Le « marché » du journalisme – l’expression est de Serge Halimi, dans son livre "Les nouveaux chiens de garde" – est trusté par une poignée de journalistes vedettes qui font allégeance, grenouillent dans tous les bénitiers, mangent (royalement) à tous les râteliers, avec des salaires  vingt fois supérieurs au SMIC – sans compter les « ménages », terme qui désigne, dans le jargon du milieu, leurs prestations publicitaires (pourtant contraires à la déontologie). Constat marxiste de base : ils n’ont pas intérêt à ce que ça change. Ils ont même intérêt à défendre ceux qui remplissent leur gamelle. Chiens de garde ! Si vous voulez éditer le livre du "siècle", il vous faudra accéder à ce chenil de luxe (cravate exigée, jean interdit)…

PS (Post Scriptum s'entend!).

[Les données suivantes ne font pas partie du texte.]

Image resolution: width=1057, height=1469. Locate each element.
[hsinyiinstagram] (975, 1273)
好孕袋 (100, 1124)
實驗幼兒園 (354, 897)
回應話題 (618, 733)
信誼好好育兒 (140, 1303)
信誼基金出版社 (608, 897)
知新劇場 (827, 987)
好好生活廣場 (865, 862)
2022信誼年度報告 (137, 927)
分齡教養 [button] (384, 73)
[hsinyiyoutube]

Pour en savoir plus sur cette mafia en costume trois pièces, lire l'article du Figaro "Enquête sur les cercles et les lieux de pouvoir" et surtout "Les nouveaux chiens de garde", livre et film.

dimanche 29 mars 2015

Il était une fois La Hune...

La librairie La Hune, emblème de la librairie parisienne, fermera ses portes en juin 2015. Elle était morte une première fois au 170, boulevard Saint-Germain, pour renaître quatre ans plus tard, en 2012, à quelques centaines de mètres, rue de l'Abbaye. Le propriétaire n'est autre qu'Antoine Gallimard, qui se présente volontiers comme le défenseur du secteur de la librairie (il a "sauvé" en 2013 le Hall du Livre de Nancy). Mais La Hune perdait trop d'argent (-35% de CA) et depuis le rachat de Flammarion par Gallimard, son pdg – qui pourfendait hier les concentrations dans le secteur du livre – s'est mis au mauvais goût du jour: business is business. Il cède les 250 m2 du local au fonds de retraite Erafp pour 20 millions d'euros.

Selon le recensement des commerces parisiens réalisé en mars-avril 2014 à l’initiative de la Ville de Paris, de la chambre de commerce et d’industrie de Paris et de l’Atelier parisien d’urbanisme (Apur), la capitale compte 756 librairies dont seulement 15 ont une superficie de plus de 300 m2. C’est 83 magasins de moins qu’en 2011, date de la dernière enquête, et 296 de moins qu'en 2000. Consolons-nous (provisoirement): il en reste 32 à New York.

vendredi 6 mars 2015

Détournement

Pour vivre ici

Je fis un livre, l'azur m'ayant abandonné,
Un livre pour être son ami,
Un livre pour m'introduire dans la nuit d'hiver,
Un livre pour vivre mieux.

Je lui donnai ce que le jour m'avait donné:
Les forêts, les buissons, les champs de blé, les vignes,
Les nids et leurs oiseaux, les maisons et leurs clés,
Les insectes, les fleurs, les fourrures, les fêtes.

Je vécus au seul bruit des phrases crépitantes,
Au seul parfum de leur chaleur;
J'étais comme un bateau coulant dans l'eau fermée,
Comme un mort je n'avais qu'un unique élément.

Détournement de Paul Eluard (Le livre ouvert, 1940), le mot « feu » étant remplacé par le mot « livre », et « flammes » par « phrases ».